An important characteristic of this family of algorithms is that, by introducing an inexpensive table generation step, they need only a single flattened loop for accessing an array dimension, making the generated code very simple and scalable. However, the loop has a non-uniform access stride, making it more difficult to produce efficient machine code. The pseudocode for a single dimension for each node consists of the following loop:

base = startmem; i=0;
while (base <= lastmem) do
    compute with address base
    base +=  Delta_M[i]; i++;
    if (i == length) i = 0;
enddo

startmem and lastmem are the first and last local memory locations to access; length is the length of the table; Delta_M[i] is the distance between successive local memory locations. All of these values are computed during the table generation step.

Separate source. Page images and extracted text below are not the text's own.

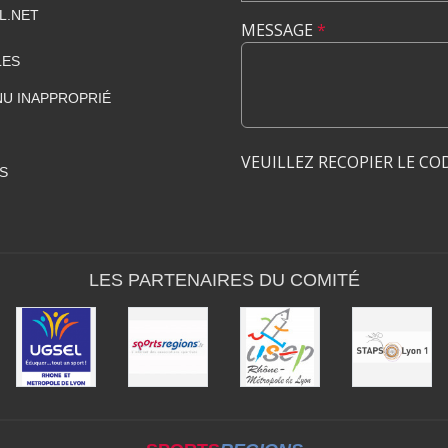
L.NET
MESSAGE
*
LES
U INAPPROPRIÉ
VEUILLEZ RECOPIER LE CO
S
LES PARTENAIRES DU COMITÉ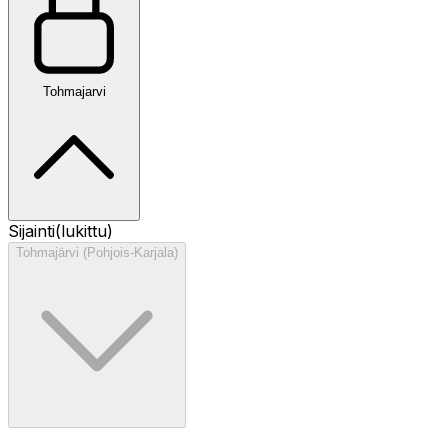
Tohmajarvi
Sijainti
(lukittu)
Tohmajärvi (Pohjois-Karjala)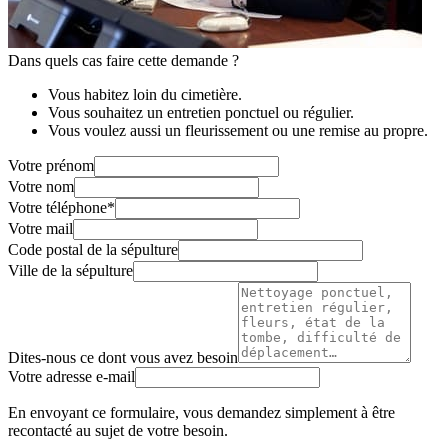
Dans quels cas faire cette demande ?
Vous habitez loin du cimetière.
Vous souhaitez un entretien ponctuel ou régulier.
Vous voulez aussi un fleurissement ou une remise au propre.
Votre prénom
Votre nom
Votre téléphone
*
Votre mail
Code postal de la sépulture
Ville de la sépulture
Dites-nous ce dont vous avez besoin
Votre adresse e-mail
En envoyant ce formulaire, vous demandez simplement à être
recontacté au sujet de votre besoin.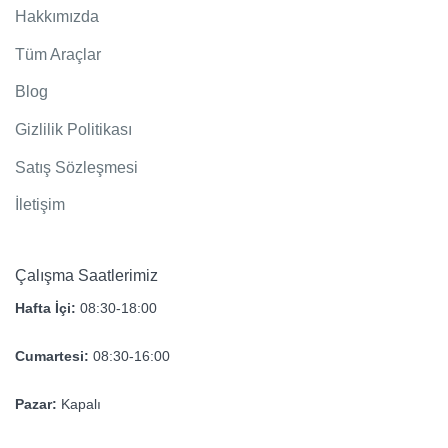
Hakkımızda
Tüm Araçlar
Blog
Detayı Görüntüle
Gizlilik Politikası
Satış Sözleşmesi
İletişim
Çalışma Saatlerimiz
Hafta İçi:
08:30-18:00
Cumartesi:
08:30-16:00
Pazar:
Kapalı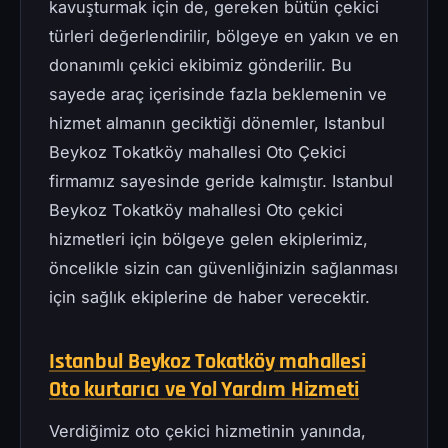
kavuşturmak için de, gereken bütün çekici
türleri değerlendirilir, bölgeye en yakın ve en
donanımlı çekici ekibimiz gönderilir. Bu
sayede araç içerisinde fazla beklemenin ve
hizmet almanın geciktiği dönemler, Istanbul
Beykoz Tokatköy mahallesi Oto Çekici
firmamız sayesinde geride kalmıştır. Istanbul
Beykoz Tokatköy mahallesi Oto çekici
hizmetleri için bölgeye gelen ekiplerimiz,
öncelikle sizin can güvenliğinizin sağlanması
için sağlık ekiplerine de haber verecektir.
Istanbul Beykoz Tokatköy mahallesi
Oto kurtarıcı ve Yol Yardım Hizmeti
Verdiğimiz oto çekici hizmetinin yanında,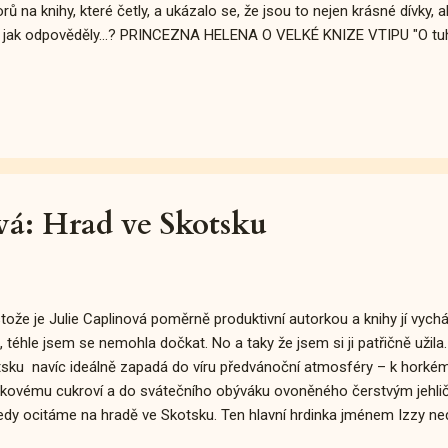
rů na knihy, které četly, a ukázalo se, že jsou to nejen krásné dívky, 
A jak odpověděly...? PRINCEZNA HELENA O VELKÉ KNIZE VTIPU "O tu
álně ani nezavadila, to Kokoška mě k ní přinutil. Jeho styl, no... Já 
ych zrovna nemusela předstírat smutek. Velká kniha vtipu je plná hum
m jediné: chi chi, cha cha, cho cho ." POPELKA O KNIZE JAK SI SP
ta! Souhlasím se vším. Do písmene. Píše se tu třeba, že si máte pros
íru volnost v tom, jakou cestou to hodlá učinit. Já jsem si přála prin
 jsem ot...
vá: Hrad ve Skotsku
tože je Julie Caplinová poměrně produktivní autorkou a knihy jí vychá
, téhle jsem se nemohla dočkat. No a taky že jsem si ji patřičně užila
sku navíc ideálně zapadá do víru předvánoční atmosféry – k horkému 
lkovému cukroví a do svátečního obýváku ovoněného čerstvým jehlič
edy ocitáme na hradě ve Skotsku. Ten hlavní hrdinka jménem Izzy n
ci a má v plánu z něj udělat hotel . Protože má však impulzivní a, přiz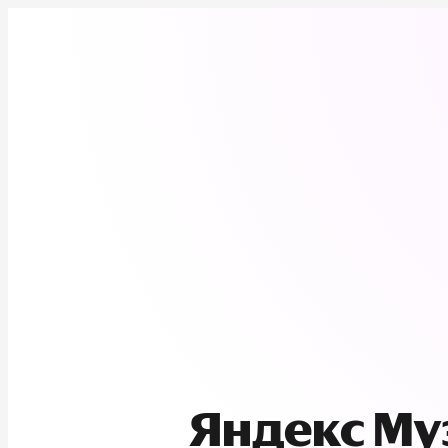
Яндекс М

We ran some initial experiments (see Section 3.1.1)that clearly established the superiority of the LSU algorithm over the other two in this family in generating tables. Since the RIACS is the only one in this family that discussed the schemes on multi-dimensional case and communications, we combined the LSU's table generation algorithm with those of RIACS's schemes in subsequent experiments, and still call this hybrid algorithm the LSU algorithm.

2.4 Set-theoretic methods

The final family of algorithms is set-theoretic. These are based on treating regular sections of arrays as sets, and on describing the mapping of array elements to processors and the inter-processor communication sets in terms of unions and intersections of regular sections. The two algorithms in this family are the CMU algorithm [13] and the OSU algorithm [4]. Both algorithms produce a two-deep loop nest for each dimension, the outer loop iterating over courses of elements and the inner loop iterating over array elements in a course.

The OSU algorithm is based on viewing a block-cyclic distribution of an array as a composition of a block distribution with a cyclic distribution. Depending on the order of function composition, these are called the virtual-block and virtual-cyclic views. Since the block and cyclic decompositions are easy to analyze, the general case becomes a tedious (but straightforward) algebraic manipulation of unions and intersections of sets. This applies to the determination of quantities such as the local set, the send set, and the receive set of a processor. Although the final values of these quantities are the same, the amount of computation required depends on the views used for the arrays. This is due to the fact that the intersection of two regular sections is a regular section, but this is not true in general of the union of two regular sections; this difference affects the complexity of the algorithm, producing a closed-form expression in one case and a search procedure in the other. The algorithm has a model of these costs, and picks a representation based on its estimate of the lowest of these costs.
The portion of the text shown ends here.